YOUR OBJECTIVE | Reproduce exactly the lines from the one containing "and multiple bots." through the end of the listing, minus the pictures.

START RECORDS SHOWN

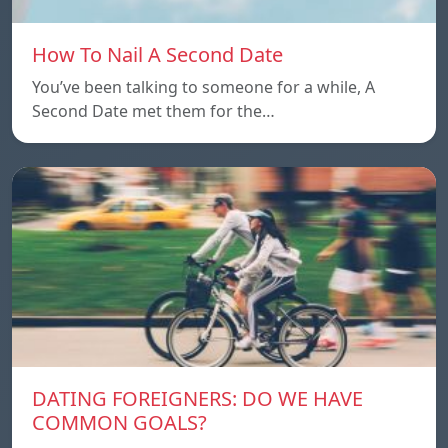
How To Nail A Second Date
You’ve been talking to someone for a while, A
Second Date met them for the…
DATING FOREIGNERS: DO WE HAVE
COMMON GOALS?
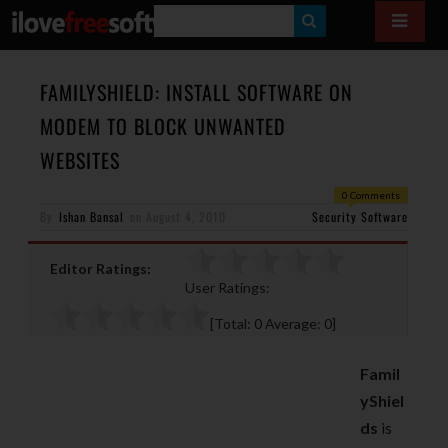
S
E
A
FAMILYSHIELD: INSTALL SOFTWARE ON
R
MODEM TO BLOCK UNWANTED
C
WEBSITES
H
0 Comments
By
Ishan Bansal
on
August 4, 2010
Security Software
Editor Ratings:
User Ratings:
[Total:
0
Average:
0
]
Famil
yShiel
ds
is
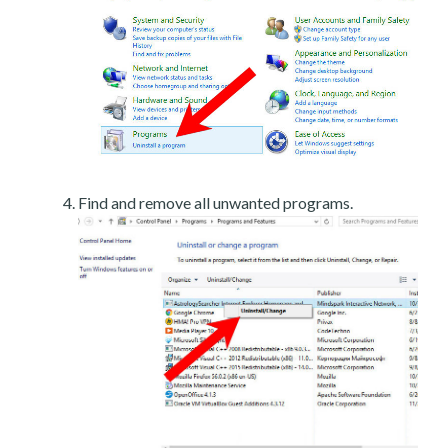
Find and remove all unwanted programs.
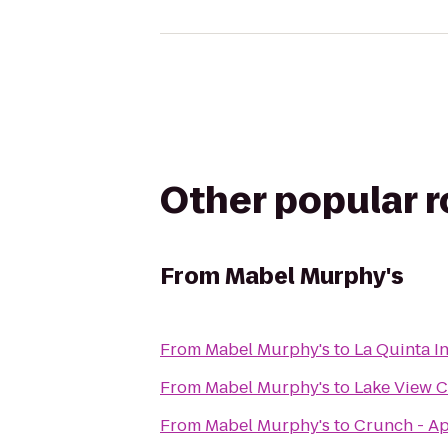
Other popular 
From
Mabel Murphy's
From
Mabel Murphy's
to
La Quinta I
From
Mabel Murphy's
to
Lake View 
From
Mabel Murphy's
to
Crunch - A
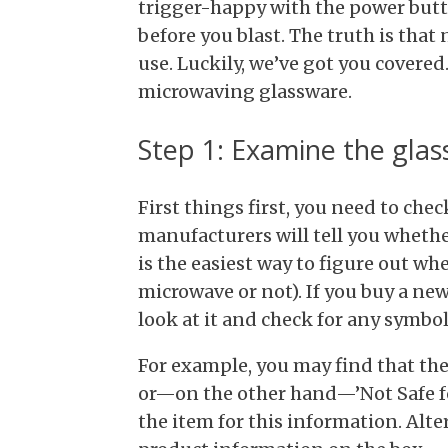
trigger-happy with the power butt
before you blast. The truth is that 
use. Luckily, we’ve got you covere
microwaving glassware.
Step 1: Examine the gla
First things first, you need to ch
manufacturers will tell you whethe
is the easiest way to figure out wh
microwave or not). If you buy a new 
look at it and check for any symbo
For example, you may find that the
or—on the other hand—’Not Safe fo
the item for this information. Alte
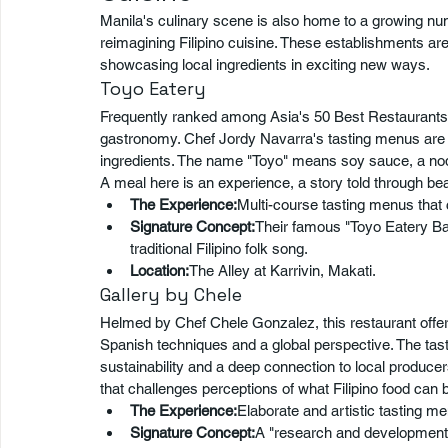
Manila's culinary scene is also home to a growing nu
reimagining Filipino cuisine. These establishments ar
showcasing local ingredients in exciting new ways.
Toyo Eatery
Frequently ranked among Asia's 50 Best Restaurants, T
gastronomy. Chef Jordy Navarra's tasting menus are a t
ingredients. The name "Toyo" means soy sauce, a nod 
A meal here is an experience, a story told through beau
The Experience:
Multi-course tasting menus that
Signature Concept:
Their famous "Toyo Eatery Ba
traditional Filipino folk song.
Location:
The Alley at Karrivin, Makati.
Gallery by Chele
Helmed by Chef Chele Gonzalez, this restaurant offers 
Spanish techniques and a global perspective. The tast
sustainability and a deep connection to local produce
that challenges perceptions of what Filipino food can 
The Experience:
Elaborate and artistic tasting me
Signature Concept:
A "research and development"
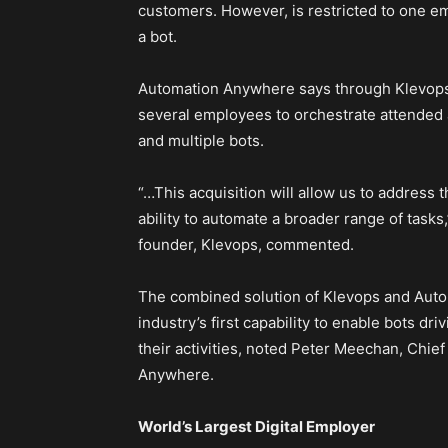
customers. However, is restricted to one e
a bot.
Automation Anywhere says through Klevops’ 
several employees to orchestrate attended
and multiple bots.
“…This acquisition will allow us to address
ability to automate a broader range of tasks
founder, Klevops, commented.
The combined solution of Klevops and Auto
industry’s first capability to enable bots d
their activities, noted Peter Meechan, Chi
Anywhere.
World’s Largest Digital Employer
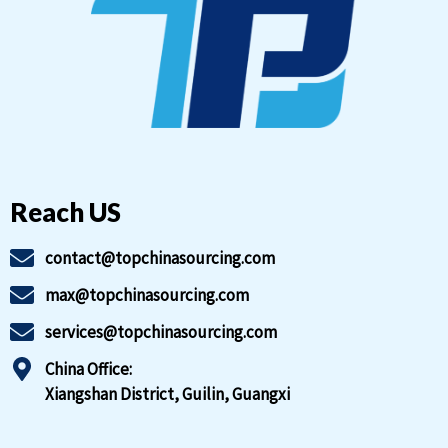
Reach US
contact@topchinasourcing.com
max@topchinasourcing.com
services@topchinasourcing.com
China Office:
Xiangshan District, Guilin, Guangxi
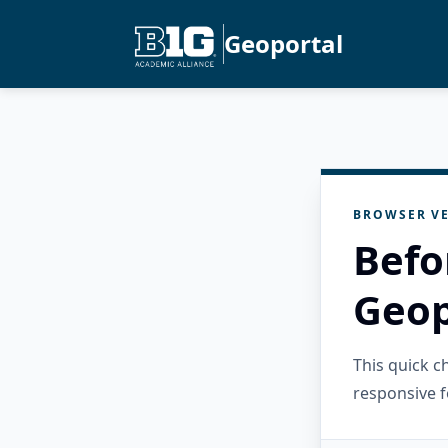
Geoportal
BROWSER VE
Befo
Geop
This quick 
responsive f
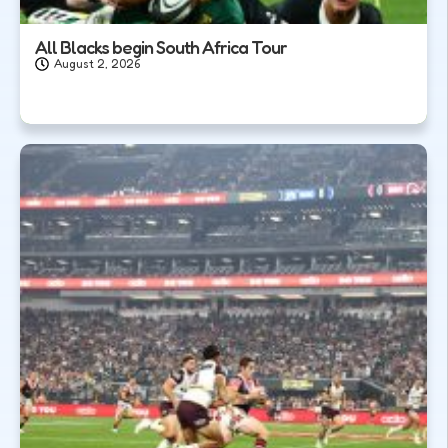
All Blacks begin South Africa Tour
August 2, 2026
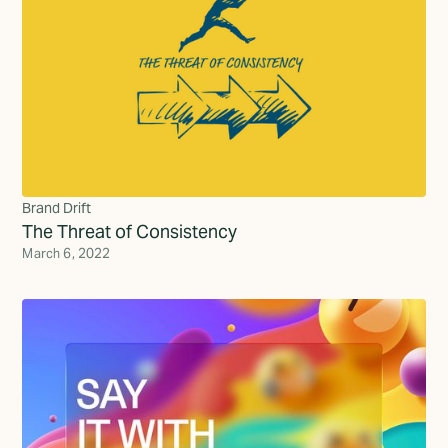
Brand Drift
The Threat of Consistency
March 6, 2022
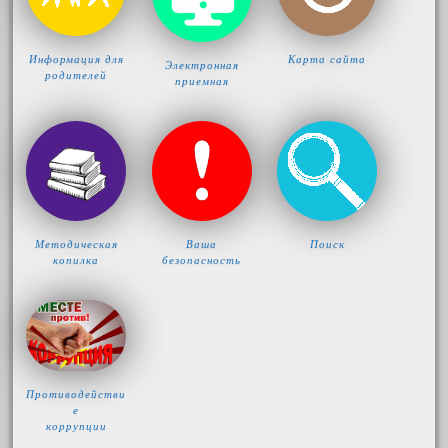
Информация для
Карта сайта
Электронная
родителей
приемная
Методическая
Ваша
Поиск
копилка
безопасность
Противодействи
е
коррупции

END RECORDS SHOWN

SOLVED EXERCISE |
and multiple bots.
“…This acquisition will allow us to address
ability to automate a broader range of tasks
founder, Klevops, commented.
The combined solution of Klevops and Auto
industry’s first capability to enable bots d
their activities, noted Peter Meechan, Chi
Anywhere.
World’s Largest Digital Employer
Reach US
contact@topchinasourcing.com
max@topchinasourcing.com
services@topchinasourcing.com
China Office:
Xiangshan District, Guilin, Guangxi
Geoportal
BROWSER VE
Befo
Geop
This quick 
responsive f
All Blacks begin South Africa Tour
August 2, 2026
Brand Drift
The Threat of Consistency
March 6, 2022
Информация для
Карта сайта
Электронная
родителей
приемная
Методическая
Ваша
Поиск
копилка
безопасность
Противодействи
е
коррупции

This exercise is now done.